I guess the headline of this story from McClatchy, which has featured really great reporting lately regarding the U.S.-held detainees, says it all:
General who probed Abu Ghraib says Bush officials committed war crimes
We've been told by this administration, and President Bush specifically, that "we don't torture." He may prefer that the language be "enhanced interrogation techniques" or some other pleasant-sounding malarkey, but the effects would seem to indicate "torture."
And as Lawrence Wilkerson has pointed out, some people have died in detention--and their deaths are murder. That is just the word, the ugly word, "murder", that is used when a person is killed by another person. "Torture" can result in "murder." These are very clear concepts.
Culturally, it is generally understood that torture and murder are bad, even evil. In American culture, however, we look at ourselves as being "the good guys." We have had a history of being honorable and straight-dealing. We have had the history of good human rights and civil liberties enjoyed by our citizens. It has been true. And that's why I think confronting what has happened with respects to the treatment of these people has actually resulted in the defense of, and support for, and the covering up of, torture and murder, which are things that as Americans, we never, ever would tolerate being a part of our national reputation.
We've been told that "9/11 changed everything." It certainly did change the consciousness we had about the way we were viewed by some people, and it certainly should have changed how we viewed our intelligence-gathering and analytical capabilities, as well as our foreign policy. It didn't change the Constitution, it did not change the Geneva Conventions, and it did not change what is morally acceptable conduct.
Leaving aside the moral issue, because there will always be those who clamor to remind us that Al-Qaeda and the like are worse than us, which I'll agree with and still insist it gives us no right to lower our standards. I'm not squeamish about seeing a moral absolute there, but if someone is relativistic enough to adopt a "get them before they get us" mentality, I'll even hear out their reasoning. I disagree, but I'm no philosopher. Logically, "get them before they get us" just assumes they're all out to get us. Sowing your field with salt will keep the dandelions away, but it's hell on the petunias. Let's address whether the "enhanced interrogation" was even effective, or even if the tactic were always used for getting information--which the McClatchy investigation articles strongly suggest: they weren't. Detainees were apparently abused in retaliation for 9/11, whether they had anything to do with it or not, and there was no leadership telling guards that it wasn't acceptable. And many people who were exposed to these interrogation techniques were of low information value anyway.
And it may have hurt us in Iraq:
When something like this is so systemic and apparently instutionalized, and when it becomes clear that it was the Bush Administration who went out of their way to find legal rationalization for it, it's hard not to come to the same conclusion the Phillipe Sands does here: It Was Top Down, Stupid.
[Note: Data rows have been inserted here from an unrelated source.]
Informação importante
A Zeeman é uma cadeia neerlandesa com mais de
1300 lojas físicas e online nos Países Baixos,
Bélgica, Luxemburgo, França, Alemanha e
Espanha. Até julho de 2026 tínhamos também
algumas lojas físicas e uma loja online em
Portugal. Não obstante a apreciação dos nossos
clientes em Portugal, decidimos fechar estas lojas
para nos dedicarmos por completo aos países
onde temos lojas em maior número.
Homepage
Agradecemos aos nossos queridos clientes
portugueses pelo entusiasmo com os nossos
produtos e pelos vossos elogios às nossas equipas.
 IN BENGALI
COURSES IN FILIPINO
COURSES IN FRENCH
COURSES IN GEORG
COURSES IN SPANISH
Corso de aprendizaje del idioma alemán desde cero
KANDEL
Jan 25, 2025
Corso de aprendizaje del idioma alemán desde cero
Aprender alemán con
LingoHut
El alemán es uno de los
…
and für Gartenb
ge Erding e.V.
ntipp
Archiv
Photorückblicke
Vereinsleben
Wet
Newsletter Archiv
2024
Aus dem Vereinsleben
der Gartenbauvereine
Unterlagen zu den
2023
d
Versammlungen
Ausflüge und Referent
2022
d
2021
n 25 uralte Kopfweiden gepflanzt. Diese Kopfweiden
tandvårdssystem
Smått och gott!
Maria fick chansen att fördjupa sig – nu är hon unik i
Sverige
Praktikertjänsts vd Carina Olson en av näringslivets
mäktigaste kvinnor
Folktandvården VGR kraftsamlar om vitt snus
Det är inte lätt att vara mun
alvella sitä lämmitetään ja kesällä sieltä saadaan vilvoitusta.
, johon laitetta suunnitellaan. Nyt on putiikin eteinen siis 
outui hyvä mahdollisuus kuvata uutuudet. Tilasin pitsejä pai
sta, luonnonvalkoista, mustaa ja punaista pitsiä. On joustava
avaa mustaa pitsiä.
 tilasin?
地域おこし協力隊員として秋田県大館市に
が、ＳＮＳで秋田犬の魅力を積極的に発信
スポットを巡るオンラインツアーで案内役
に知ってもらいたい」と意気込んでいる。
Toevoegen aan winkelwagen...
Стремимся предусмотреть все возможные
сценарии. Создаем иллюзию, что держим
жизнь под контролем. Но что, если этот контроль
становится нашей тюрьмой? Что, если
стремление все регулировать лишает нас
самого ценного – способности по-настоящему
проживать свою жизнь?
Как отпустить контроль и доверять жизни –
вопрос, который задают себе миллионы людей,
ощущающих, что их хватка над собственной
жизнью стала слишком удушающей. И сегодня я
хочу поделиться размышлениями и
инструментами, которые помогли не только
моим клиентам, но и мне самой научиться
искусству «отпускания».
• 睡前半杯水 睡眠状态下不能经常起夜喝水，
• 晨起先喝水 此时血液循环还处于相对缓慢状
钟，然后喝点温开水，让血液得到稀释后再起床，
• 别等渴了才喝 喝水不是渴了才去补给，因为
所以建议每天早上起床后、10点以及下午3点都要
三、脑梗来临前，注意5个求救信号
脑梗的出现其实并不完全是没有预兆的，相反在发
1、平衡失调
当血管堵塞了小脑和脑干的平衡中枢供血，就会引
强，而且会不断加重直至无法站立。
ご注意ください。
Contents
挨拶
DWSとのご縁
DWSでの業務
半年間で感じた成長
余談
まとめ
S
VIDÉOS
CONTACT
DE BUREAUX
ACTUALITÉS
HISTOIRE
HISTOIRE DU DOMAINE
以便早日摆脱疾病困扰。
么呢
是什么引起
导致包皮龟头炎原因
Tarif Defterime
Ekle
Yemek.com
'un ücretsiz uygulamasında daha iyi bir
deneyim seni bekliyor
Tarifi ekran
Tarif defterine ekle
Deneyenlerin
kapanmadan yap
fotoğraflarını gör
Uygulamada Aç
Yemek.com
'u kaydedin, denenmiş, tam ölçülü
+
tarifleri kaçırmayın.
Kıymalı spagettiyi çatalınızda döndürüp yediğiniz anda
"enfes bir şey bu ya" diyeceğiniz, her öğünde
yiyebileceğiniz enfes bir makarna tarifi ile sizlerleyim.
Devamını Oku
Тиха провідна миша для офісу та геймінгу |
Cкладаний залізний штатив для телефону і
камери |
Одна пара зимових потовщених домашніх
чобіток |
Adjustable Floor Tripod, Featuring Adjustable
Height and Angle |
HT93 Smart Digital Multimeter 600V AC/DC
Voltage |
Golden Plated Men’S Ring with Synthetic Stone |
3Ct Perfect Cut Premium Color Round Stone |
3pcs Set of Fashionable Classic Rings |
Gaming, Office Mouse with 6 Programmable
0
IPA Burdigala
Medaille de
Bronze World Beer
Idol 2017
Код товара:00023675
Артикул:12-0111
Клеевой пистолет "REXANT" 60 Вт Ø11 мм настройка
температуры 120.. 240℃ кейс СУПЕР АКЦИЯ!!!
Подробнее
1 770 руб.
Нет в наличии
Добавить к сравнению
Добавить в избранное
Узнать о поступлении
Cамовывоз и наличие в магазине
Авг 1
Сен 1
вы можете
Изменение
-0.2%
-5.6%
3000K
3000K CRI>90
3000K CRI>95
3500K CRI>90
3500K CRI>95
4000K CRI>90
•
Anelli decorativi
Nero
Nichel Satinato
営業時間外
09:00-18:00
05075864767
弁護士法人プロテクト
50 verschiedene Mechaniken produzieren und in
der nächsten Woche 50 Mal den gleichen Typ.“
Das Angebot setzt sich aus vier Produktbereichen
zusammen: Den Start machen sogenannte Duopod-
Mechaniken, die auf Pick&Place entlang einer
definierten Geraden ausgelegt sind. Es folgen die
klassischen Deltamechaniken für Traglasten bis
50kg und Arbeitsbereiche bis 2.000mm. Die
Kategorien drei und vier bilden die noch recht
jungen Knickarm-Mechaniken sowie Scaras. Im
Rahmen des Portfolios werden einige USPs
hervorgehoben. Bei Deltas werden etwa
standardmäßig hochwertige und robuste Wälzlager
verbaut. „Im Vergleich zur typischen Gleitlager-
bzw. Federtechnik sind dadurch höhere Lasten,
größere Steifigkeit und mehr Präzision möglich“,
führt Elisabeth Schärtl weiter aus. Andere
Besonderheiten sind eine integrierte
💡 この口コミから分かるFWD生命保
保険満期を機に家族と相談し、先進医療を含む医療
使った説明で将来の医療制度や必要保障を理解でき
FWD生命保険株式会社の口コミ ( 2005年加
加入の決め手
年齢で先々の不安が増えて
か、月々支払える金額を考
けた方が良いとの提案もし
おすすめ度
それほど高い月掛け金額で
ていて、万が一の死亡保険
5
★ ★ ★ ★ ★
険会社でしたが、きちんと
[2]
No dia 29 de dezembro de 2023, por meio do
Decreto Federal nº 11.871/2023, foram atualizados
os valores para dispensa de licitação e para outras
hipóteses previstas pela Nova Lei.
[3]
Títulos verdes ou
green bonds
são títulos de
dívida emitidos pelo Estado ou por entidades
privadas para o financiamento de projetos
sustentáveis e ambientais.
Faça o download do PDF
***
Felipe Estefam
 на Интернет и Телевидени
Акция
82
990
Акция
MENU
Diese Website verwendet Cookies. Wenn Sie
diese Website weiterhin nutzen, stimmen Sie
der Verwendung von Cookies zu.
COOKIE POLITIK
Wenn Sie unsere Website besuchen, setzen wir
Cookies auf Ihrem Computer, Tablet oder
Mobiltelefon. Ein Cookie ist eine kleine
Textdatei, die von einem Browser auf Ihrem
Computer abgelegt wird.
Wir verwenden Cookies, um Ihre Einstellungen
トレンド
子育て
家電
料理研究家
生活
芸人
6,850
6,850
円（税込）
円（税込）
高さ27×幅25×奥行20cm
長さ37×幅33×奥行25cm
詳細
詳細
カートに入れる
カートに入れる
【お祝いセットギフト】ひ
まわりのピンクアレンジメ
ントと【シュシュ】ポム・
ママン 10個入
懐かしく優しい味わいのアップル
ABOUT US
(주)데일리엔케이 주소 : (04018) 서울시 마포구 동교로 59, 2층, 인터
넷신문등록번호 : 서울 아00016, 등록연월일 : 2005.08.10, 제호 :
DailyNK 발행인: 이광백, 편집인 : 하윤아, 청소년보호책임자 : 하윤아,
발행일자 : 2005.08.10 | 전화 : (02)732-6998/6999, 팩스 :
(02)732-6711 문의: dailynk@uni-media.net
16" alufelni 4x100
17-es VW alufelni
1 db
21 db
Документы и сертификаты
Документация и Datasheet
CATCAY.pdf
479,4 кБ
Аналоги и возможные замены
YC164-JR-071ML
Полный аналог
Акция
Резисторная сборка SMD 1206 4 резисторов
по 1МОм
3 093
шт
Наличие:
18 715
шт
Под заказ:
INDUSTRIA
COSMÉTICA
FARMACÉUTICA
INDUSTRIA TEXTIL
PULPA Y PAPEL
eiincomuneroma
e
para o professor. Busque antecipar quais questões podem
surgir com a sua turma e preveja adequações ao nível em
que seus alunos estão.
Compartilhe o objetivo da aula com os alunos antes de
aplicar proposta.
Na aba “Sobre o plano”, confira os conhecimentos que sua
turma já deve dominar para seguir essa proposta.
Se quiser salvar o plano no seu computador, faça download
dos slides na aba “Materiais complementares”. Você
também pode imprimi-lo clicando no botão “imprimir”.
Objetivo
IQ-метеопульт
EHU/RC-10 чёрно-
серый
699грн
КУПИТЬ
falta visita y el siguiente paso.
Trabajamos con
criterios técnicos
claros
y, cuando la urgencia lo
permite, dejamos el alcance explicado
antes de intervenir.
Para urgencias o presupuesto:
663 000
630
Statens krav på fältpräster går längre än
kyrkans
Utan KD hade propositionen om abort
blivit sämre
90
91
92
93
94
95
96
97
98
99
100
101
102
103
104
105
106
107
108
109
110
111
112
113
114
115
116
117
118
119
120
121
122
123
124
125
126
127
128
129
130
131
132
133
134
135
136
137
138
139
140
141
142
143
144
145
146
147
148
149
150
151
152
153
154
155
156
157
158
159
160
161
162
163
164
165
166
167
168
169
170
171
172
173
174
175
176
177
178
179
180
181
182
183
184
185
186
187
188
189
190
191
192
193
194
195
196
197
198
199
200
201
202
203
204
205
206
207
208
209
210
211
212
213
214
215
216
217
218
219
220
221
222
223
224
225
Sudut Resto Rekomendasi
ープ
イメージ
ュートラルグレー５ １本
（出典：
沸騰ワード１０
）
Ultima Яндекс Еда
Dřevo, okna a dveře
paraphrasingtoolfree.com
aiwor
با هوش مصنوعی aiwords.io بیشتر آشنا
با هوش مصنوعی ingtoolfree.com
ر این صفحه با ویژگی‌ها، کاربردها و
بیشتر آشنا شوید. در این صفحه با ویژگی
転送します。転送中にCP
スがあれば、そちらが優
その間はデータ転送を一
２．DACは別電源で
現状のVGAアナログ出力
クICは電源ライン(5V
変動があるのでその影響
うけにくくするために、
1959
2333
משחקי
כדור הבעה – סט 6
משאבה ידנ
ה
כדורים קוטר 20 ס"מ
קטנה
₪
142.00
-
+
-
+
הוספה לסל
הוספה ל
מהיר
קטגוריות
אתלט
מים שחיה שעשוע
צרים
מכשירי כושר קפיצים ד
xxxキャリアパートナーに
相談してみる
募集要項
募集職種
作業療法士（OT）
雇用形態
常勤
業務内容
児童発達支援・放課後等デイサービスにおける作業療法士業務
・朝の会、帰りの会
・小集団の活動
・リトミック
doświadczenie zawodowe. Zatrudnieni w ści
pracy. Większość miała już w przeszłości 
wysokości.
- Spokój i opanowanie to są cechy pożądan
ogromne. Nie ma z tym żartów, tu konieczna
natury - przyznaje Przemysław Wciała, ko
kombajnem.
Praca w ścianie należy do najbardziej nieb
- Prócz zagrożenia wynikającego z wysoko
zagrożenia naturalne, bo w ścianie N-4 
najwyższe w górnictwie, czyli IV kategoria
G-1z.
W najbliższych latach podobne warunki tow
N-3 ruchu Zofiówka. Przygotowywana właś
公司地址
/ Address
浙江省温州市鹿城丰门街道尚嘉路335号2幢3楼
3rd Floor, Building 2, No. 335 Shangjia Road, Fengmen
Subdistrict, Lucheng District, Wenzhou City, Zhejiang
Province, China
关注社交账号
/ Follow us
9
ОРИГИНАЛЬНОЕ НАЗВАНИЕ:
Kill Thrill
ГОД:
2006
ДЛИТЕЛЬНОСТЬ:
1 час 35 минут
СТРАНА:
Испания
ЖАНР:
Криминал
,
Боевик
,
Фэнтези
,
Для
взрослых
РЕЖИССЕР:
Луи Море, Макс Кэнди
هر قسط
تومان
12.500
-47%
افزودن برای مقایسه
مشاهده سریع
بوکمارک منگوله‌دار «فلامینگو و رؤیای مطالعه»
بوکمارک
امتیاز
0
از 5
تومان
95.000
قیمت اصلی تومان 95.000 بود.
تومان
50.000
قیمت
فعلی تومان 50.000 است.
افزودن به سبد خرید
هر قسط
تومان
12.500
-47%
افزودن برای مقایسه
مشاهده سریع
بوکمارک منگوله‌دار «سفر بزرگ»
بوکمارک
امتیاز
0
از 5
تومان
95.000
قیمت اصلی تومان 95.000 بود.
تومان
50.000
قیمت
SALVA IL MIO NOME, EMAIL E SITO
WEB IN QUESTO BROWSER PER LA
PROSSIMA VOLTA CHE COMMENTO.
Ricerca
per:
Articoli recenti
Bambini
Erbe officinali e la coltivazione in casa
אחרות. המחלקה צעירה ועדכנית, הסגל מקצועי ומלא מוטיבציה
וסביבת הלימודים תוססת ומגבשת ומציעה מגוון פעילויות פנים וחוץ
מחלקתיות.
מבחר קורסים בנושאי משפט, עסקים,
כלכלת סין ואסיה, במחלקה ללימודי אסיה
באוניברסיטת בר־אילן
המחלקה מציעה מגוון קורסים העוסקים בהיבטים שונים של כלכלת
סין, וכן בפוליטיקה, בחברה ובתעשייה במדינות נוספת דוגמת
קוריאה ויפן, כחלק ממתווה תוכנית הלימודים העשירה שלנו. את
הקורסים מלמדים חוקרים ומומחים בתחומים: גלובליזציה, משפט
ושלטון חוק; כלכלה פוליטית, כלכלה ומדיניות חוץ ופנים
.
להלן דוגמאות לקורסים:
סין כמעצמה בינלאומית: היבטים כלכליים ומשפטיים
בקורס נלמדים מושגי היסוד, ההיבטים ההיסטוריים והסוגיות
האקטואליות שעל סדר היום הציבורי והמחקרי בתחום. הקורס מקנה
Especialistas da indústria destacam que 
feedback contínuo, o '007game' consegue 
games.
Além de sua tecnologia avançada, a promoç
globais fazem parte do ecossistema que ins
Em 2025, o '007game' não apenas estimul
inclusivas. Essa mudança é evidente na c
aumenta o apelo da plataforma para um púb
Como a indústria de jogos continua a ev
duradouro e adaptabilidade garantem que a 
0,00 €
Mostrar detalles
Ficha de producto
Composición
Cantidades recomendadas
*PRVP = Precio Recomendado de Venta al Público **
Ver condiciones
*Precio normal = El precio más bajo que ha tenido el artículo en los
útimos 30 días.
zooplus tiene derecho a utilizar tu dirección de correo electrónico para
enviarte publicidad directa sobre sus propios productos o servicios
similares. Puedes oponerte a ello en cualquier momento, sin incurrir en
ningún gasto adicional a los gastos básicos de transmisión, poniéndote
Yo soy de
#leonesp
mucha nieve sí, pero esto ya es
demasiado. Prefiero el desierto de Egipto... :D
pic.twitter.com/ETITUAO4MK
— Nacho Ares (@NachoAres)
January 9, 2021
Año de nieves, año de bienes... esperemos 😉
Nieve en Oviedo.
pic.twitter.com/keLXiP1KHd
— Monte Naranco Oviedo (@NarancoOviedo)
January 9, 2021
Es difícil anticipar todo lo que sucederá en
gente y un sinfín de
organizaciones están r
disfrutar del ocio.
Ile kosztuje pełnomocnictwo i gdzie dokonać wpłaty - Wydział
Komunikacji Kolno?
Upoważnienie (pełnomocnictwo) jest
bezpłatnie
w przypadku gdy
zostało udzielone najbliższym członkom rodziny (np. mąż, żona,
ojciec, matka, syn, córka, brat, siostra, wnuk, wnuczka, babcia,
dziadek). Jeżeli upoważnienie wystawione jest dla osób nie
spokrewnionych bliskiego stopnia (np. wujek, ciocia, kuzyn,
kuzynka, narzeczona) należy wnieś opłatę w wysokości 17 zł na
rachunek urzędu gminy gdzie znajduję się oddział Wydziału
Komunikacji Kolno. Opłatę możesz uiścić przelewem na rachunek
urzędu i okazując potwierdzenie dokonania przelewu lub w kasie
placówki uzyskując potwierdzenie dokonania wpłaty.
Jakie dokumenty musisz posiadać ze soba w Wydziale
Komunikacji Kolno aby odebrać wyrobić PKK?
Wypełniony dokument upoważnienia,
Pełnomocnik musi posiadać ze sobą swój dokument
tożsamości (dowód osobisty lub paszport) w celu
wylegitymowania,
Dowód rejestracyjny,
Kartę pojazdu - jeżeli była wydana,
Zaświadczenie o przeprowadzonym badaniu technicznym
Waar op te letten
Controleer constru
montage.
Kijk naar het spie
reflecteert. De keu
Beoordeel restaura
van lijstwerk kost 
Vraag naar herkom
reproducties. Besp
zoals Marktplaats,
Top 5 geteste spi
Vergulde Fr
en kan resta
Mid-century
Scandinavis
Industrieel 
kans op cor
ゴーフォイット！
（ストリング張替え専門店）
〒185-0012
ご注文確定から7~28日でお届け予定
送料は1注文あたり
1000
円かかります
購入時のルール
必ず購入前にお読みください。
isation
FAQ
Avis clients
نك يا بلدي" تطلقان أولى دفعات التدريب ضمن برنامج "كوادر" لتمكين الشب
But what is pretty disturbing is the president's own assessment of it all. I know he's been talked out of ever quite grasping the whole "separation of powers, checks and balances" thing. And he's in apparent denial about how much information is really out there. But take a look at this interview clip:
Asking a valid question about what has really apparantly happened during Bush's watch is "slandering America", but Bush is fine with blaming his administration's authorizing of terror on--the soldiers. His hands, and his conscience, are clean.